Welcome to Twibooru! Anonymous posting only; no content restrictions beyond pony-related and legal; comments are disabled by default (Settings -> Comments). Read me!

Floor Bored's Dev Blog

Started by Anonymous #F8CC
Posted
2 replies
Login to subscribe to responses
Anonymous #F8CC

As the title of this forum thread states... I've got a dev blog now, and it's this forum thread. Read it if you want to, don't read it if you don't, post on /mlp/ or PM me here if you have any questions, think what I wrote is stupid, or have improvement suggestions with regards to anything I've posted here.


For your trouble of reading this thread, have a Floorb.


Size: 2383x2000 | Tagged: safe, artist:senaelik, derpibooru import, oc, oc:floor bored, unofficial characters only, earth pony, pony, semi-anthro, dialogue, female, headphones, headset, image, mare, open mouth, plate, png, simple background, sitting, solo, speech bubble, transparent background

Posted Report
Anonymous #F8CC

Updating Twibooru to support pastes

Adding support for pastes (and eventually, audio) has been an open issue on Twibooru's issue tracker since July 2020, which is when the issue tracker was started, and close to the initial release of the site.

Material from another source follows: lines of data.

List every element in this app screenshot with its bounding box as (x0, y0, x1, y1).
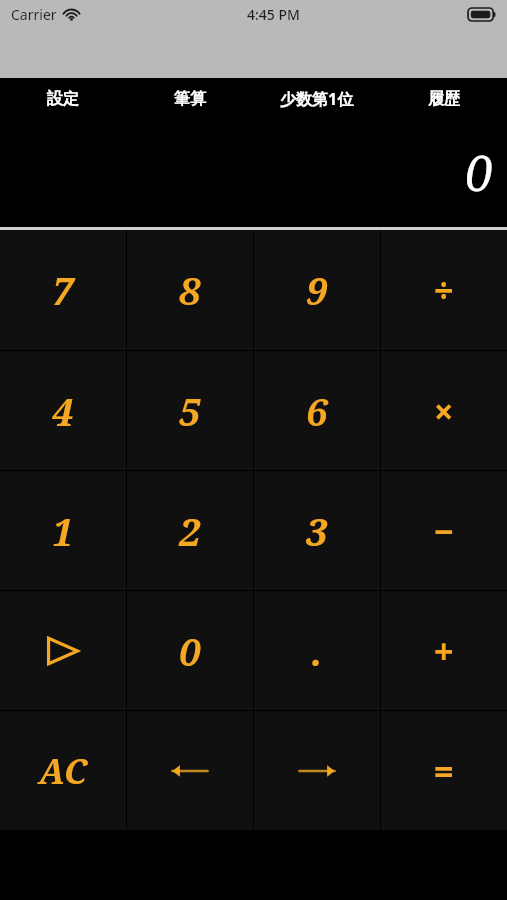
button[interactable]: Forward (254, 711, 380, 830)
staticText: + (434, 628, 454, 674)
button[interactable]: Backward (127, 711, 253, 830)
staticText: 少数第1位 (280, 88, 354, 110)
button[interactable]: + (381, 591, 507, 710)
button[interactable]: Play (0, 591, 126, 710)
staticText: 1 (52, 505, 74, 557)
staticText: 2 (179, 505, 201, 557)
staticText: × (434, 388, 454, 434)
button[interactable]: 筆算 (126, 78, 253, 120)
staticText: 0 (465, 138, 493, 206)
button[interactable]: AC (0, 711, 126, 830)
button[interactable]: 少数第1位 (253, 78, 380, 120)
button[interactable]: 5 (127, 351, 253, 470)
button[interactable]: 6 (254, 351, 380, 470)
button[interactable]: 7 (0, 230, 126, 350)
button[interactable]: × (381, 351, 507, 470)
staticText: = (434, 748, 454, 794)
button[interactable]: ÷ (381, 230, 507, 350)
button[interactable]: . (254, 591, 380, 710)
staticText: . (311, 625, 323, 677)
staticText: 7 (52, 264, 74, 316)
staticText: 設定 (47, 89, 79, 109)
staticText: AC (39, 748, 87, 794)
button[interactable]: 3 (254, 471, 380, 590)
button[interactable]: 8 (127, 230, 253, 350)
staticText: 8 (179, 264, 201, 316)
button[interactable]: 1 (0, 471, 126, 590)
staticText: 4 (52, 385, 74, 437)
staticText: − (434, 508, 454, 554)
button[interactable]: = (381, 711, 507, 830)
staticText: 5 (179, 385, 201, 437)
staticText: 3 (306, 505, 328, 557)
staticText: 筆算 (174, 89, 206, 109)
button[interactable]: 設定 (0, 78, 126, 120)
button[interactable]: 4 (0, 351, 126, 470)
staticText: ÷ (434, 267, 454, 313)
staticText: 4:45 PM (247, 5, 300, 24)
staticText: Carrier (11, 5, 57, 24)
button[interactable]: 0 (127, 591, 253, 710)
staticText: 6 (306, 385, 328, 437)
button[interactable]: 履歴 (380, 78, 507, 120)
staticText: 9 (306, 264, 328, 316)
staticText: 履歴 (428, 89, 460, 109)
button[interactable]: − (381, 471, 507, 590)
staticText: 0 (179, 625, 201, 677)
button[interactable]: 9 (254, 230, 380, 350)
button[interactable]: 2 (127, 471, 253, 590)
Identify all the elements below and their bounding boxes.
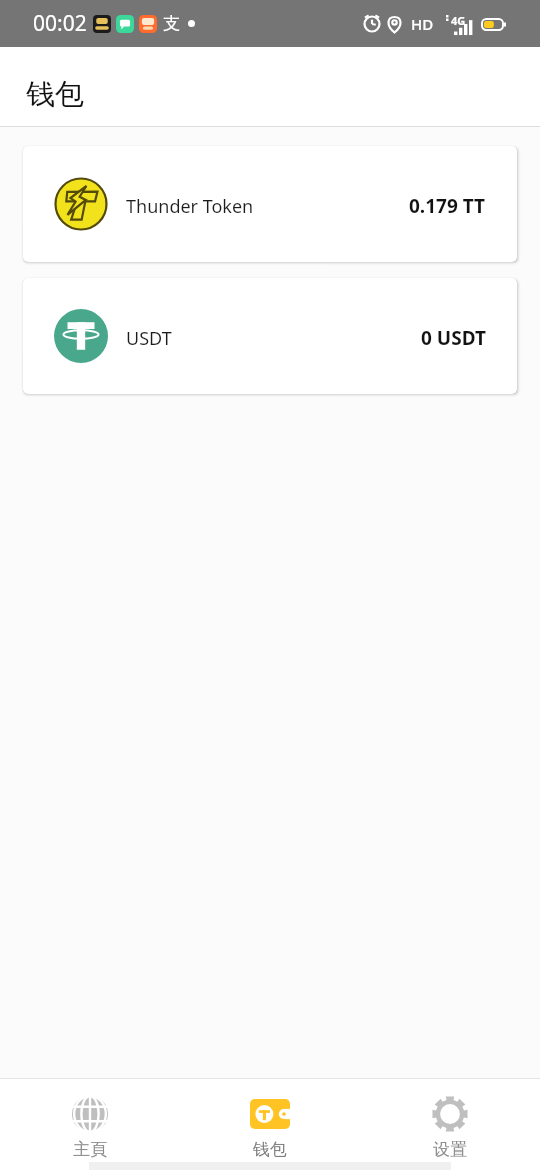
- staticText: 0 USDT: [421, 325, 486, 351]
- button[interactable]: Wallet: [180, 1079, 360, 1162]
- staticText: 0.179 TT: [409, 193, 486, 219]
- staticText: 00:02: [33, 9, 87, 38]
- button[interactable]: Home: [0, 1079, 180, 1162]
- staticText: HD: [411, 14, 434, 34]
- staticText: 钱包: [253, 1139, 287, 1160]
- button[interactable]: Thunder Token: [23, 146, 517, 262]
- staticText: Thunder Token: [126, 194, 254, 219]
- staticText: 设置: [433, 1139, 467, 1160]
- staticText: USDT: [126, 326, 172, 351]
- button[interactable]: Settings: [360, 1079, 540, 1162]
- button[interactable]: USDT: [23, 278, 517, 394]
- staticText: 主頁: [73, 1139, 107, 1160]
- staticText: 钱包: [26, 76, 84, 113]
- staticText: 4G: [451, 13, 466, 28]
- staticText: 支: [163, 13, 180, 34]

Booru-on-Rails, like most imagebooru software that I know of, wasn't exactly built to support anything other than images and videos (which are really just a special case of images that happen to move.)

Goals

  • Add support for pastes, and make it easy to add other media types (ie: audio) later on.
  • Don't break the existing search flow, and try to seamlessly integrate pastes into it.
  • Don't break the existing upload flow, and try to seamlessly integrate pastes into it.

Process

There are many ways this could have been accomplished, some better than others. After careful consideration, I took roughly the following steps (some parts of some of the steps were interspersed with others due to accidental partial completion of eg: refactorings):

Preparing for different media types

1) Refactor the codebase to rename Images to Posts, both in the user-facing UI and the backend code / database.
2) Oops, now you've got a lot of conflicts because turns out there's something in the Forums called Posts too. Who'd have thought? Let's rename those to ForumPosts.
3) Now that the existing Images are all named Posts, extract the parts of Posts that are specific to Image posts to a separate database model called Images, and add appropriate associations in the code so that every Image belongs to a Post.
4) Move the actual Image-specific data in the database from Posts to Images and drop the now-redundant columns on the Posts table.
5) Update the code to pull the new data from the associated Images model instead of trying to get it from the Posts model, where it no longer exists.

Actually adding Pastes

1) Create a new Paste model that can also belong to Posts. Add a database field to Posts that specifies what type of media is associated with it (image, paste, audio).
2) Add appropriate checks to ensure that a Post can only have one type of media, and that it actually has an associated record for the same type of media that it declares, and no other.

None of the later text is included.